▼▼▼

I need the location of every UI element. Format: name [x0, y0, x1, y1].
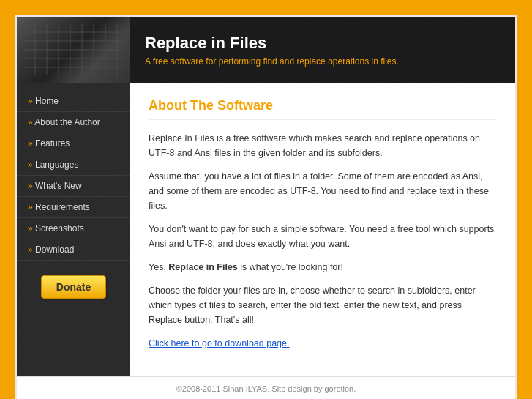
sidebar-item-download[interactable]: Download	[17, 239, 130, 261]
sidebar-item-home[interactable]: Home	[17, 91, 130, 112]
paragraph-5: Choose the folder your files are in, cho…	[149, 283, 497, 327]
sidebar-item-features[interactable]: Features	[17, 133, 130, 154]
site-header: Replace in Files A free software for per…	[17, 17, 515, 83]
donate-section: Donate	[17, 261, 130, 313]
site-container: Replace in Files A free software for per…	[15, 15, 517, 399]
header-text-area: Replace in Files A free software for per…	[130, 17, 413, 83]
paragraph-2: Assume that, you have a lot of files in …	[149, 169, 497, 213]
download-link-paragraph: Click here to go to download page.	[149, 336, 497, 351]
donate-button[interactable]: Donate	[41, 275, 106, 299]
site-footer: ©2008-2011 Sinan İLYAS. Site design by g…	[17, 376, 515, 399]
sidebar-item-requirements[interactable]: Requirements	[17, 197, 130, 218]
main-content: About The Software Replace In Files is a…	[130, 83, 515, 376]
paragraph-4: Yes, Replace in Files is what you're loo…	[149, 260, 497, 275]
sidebar: Home About the Author Features Languages…	[17, 83, 130, 376]
sidebar-item-screenshots[interactable]: Screenshots	[17, 218, 130, 239]
paragraph-1: Replace In Files is a free software whic…	[149, 131, 497, 160]
content-title: About The Software	[149, 98, 497, 120]
footer-text: ©2008-2011 Sinan İLYAS. Site design by g…	[176, 384, 356, 393]
site-title: Replace in Files	[145, 34, 399, 53]
sidebar-item-whats-new[interactable]: What's New	[17, 176, 130, 197]
site-subtitle: A free software for performing find and …	[145, 56, 399, 67]
main-area: Home About the Author Features Languages…	[17, 83, 515, 376]
bold-app-name: Replace in Files	[168, 262, 237, 272]
download-link[interactable]: Click here to go to download page.	[149, 338, 290, 348]
header-keyboard-image	[17, 17, 130, 83]
paragraph-3: You don't want to pay for such a simple …	[149, 222, 497, 251]
sidebar-item-about-author[interactable]: About the Author	[17, 112, 130, 133]
sidebar-item-languages[interactable]: Languages	[17, 154, 130, 176]
keyboard-graphic	[17, 17, 130, 83]
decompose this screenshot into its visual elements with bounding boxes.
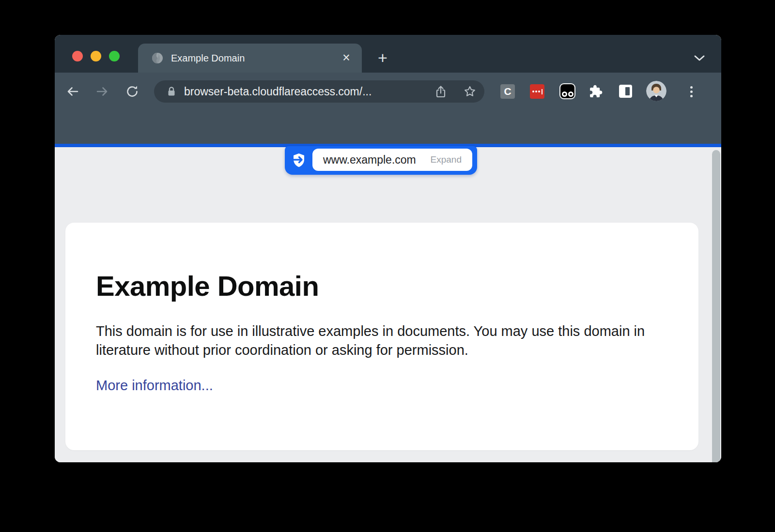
minimize-window-button[interactable] <box>91 51 101 61</box>
isolation-url-pill: www.example.com Expand <box>285 146 477 175</box>
expand-button[interactable]: Expand <box>431 154 462 165</box>
isolation-site-url: www.example.com <box>323 153 416 167</box>
url-text: browser-beta.cloudflareaccess.com/... <box>184 85 372 98</box>
kebab-menu-icon[interactable] <box>684 84 698 99</box>
browser-toolbar: browser-beta.cloudflareaccess.com/... C <box>55 73 721 144</box>
close-window-button[interactable] <box>72 51 83 61</box>
shield-arrow-icon <box>291 152 307 168</box>
forward-icon[interactable] <box>95 84 109 99</box>
close-tab-icon[interactable]: × <box>339 50 354 66</box>
star-icon[interactable] <box>463 85 477 98</box>
tab-example-domain[interactable]: Example Domain × <box>138 44 362 73</box>
zoom-window-button[interactable] <box>109 51 120 61</box>
browser-window: Example Domain × + <box>55 35 721 462</box>
tab-strip: Example Domain × + <box>55 35 721 73</box>
new-tab-button[interactable]: + <box>375 50 390 66</box>
side-panel-icon[interactable] <box>619 85 632 98</box>
more-information-link[interactable]: More information... <box>96 378 213 394</box>
isolation-site-field[interactable]: www.example.com Expand <box>312 149 472 171</box>
page-title: Example Domain <box>96 271 319 301</box>
goggles-icon[interactable] <box>559 83 575 99</box>
puzzle-icon[interactable] <box>589 84 604 99</box>
page-viewport: www.example.com Expand Example Domain Th… <box>55 147 721 462</box>
lock-icon[interactable] <box>165 85 178 98</box>
content-card: Example Domain This domain is for use in… <box>65 223 698 450</box>
page-paragraph: This domain is for use in illustrative e… <box>96 322 658 360</box>
lastpass-icon[interactable] <box>530 84 544 99</box>
tab-title: Example Domain <box>171 52 245 64</box>
reload-icon[interactable] <box>125 84 140 99</box>
back-icon[interactable] <box>65 84 80 99</box>
scrollbar-thumb[interactable] <box>712 150 720 462</box>
avatar[interactable] <box>646 81 666 101</box>
share-icon[interactable] <box>434 85 448 98</box>
address-bar[interactable]: browser-beta.cloudflareaccess.com/... <box>154 80 484 103</box>
chevron-down-icon[interactable] <box>693 53 706 63</box>
globe-favicon-icon <box>152 52 163 64</box>
extension-c-icon[interactable]: C <box>500 84 515 99</box>
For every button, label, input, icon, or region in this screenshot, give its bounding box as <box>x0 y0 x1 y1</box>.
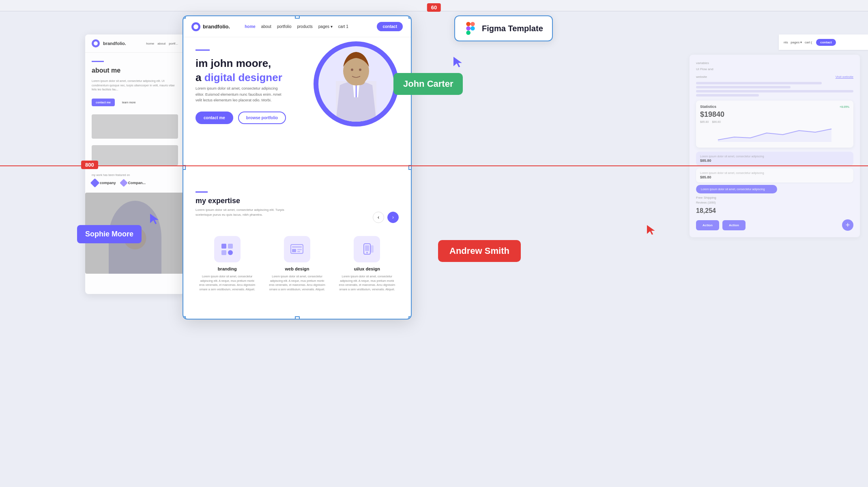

▲▲▲

| Instructions to follow |
Would you filter the entries above and keep each line that has the word "About"?

| Reply to the task |
main-content: About The Software Replace In Files is a…	[130, 83, 515, 376]
sidebar: Home About the Author Features Languages…	[17, 83, 130, 376]
content-title: About The Software	[149, 98, 497, 120]
main-area: Home About the Author Features Languages…	[17, 83, 515, 376]
sidebar-item-about-author[interactable]: About the Author	[17, 112, 130, 133]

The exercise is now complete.